« Reminiscence »
e had a thick shock of hair as white as new-fallen snow, a jaw that Bob Kane would love to have drawn on the Batman (and frequently did), and a gravelly voice that sounded like a wire-haired terrier being combed against the grain.
He was my friend, the legendary Lou Tabakow, founder of First Fandom and God Emperor of CFG (Cincinnati Fantasy Group), and I'd like to tell you a little about him.
We knew him before we moved to Cincinnati back in 1976. You couldn't be in fandom and not know Lou, because he was just about the friendliest and most accessible fan in the world. He made sure that CFG always had a round-the-clock hospitality suite at Worldcons (a practice his successor, Bill Cavin, has continued), and sooner or later just about every member of the con would wander through the suite and run into Lou.
We moved because we had purchased a huge boarding and grooming kennel. It closed at one in the afternoon on Tuesdays, and Lou took it upon himself to make sure we became acquainted with our new town -- so every Tuesday at noon, he'd pull up in his station wagon and wait for us to close up shop so he could give us that day's tour. (After awhile he got tired of sitting in the lobby, and most Tuesdays ended with Lou feeding dogs and cleaning runs so we could leave at one sharp.)
Now, a tour with Lou wasn't like a tour with anyone else. First of all, Lou loved to eat, but he hated meals -- so we'd stop about every 60 to 90 minutes for coffee and maybe a piece of pie. Second, the word "upscale" was lost on Lou; his food of choice was whatever he could find at the nearest White Castle. Third, Lou had what at best be termed a quirky sense of direction.
How quirky? Well, I remember that once we were driving to Detroit for a convention, with Lou at the wheel. Detroit is four hours north of Cincinnati. Indianapolis is two hours west. Somehow, when we pulled into the Marriot five hours after we started, it was the Indianapolis Marriott.
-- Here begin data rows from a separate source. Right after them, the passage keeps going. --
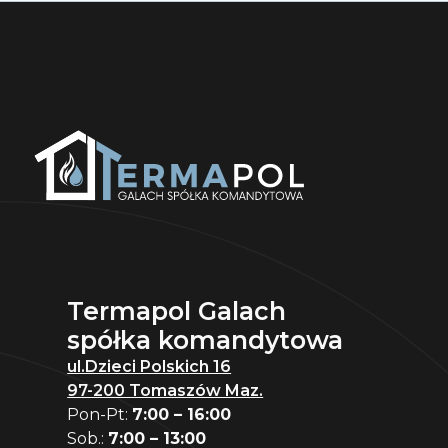
Termapol Galach
spółka komandytowa
ul.Dzieci Polskich 16
97-200 Tomaszów Maz.
Pon-Pt:
7:00 – 16:00
Sob.:
7:00 – 13:00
Lou founded Octocon. Seems there was a funeral for a fan up north of Cincinnati, and everyone had such a good time at the funeral that Lou decided they should do it every year. So he found a hotel in Sandusky that had a swimming pool, a bowling alley, and exceptionally bad food -- three of his absolute musts for anyone living the Tabakow version of the Good Life -- and it became an annual event. Sandusky is a five-hour drive from Cincinnati. We didn't know that the first two years we went, because Lou drove us, and we mentioned to Margaret Keiffer that we had no idea Sandusky was eleven hours away. (Well, eight hours, plus five stops for coffee-and.) Margaret remarked that she did it in five without breaking any speed limits, but that someone else found a new route that could shave an hour off that time. So the third year I drove, and sure enough she was right.
I think CFG members went to more conventions when Lou was around. He wouldn't permit them not to. He loved conventions, and he loved company, and he would do whatever it took to get people to go.
Once, when a girl remarked that she wanted to go but couldn't afford a room, Lou made a proposition to her: a single room cost $32, and a double was $36. He was going regardless, so if she'd put up the $4 difference he'd order a double and give her a ride. (And no, if you're thinking this was a sexual come-on, you didn't know Lou; he was too busy partying to have time for sex at a convention.)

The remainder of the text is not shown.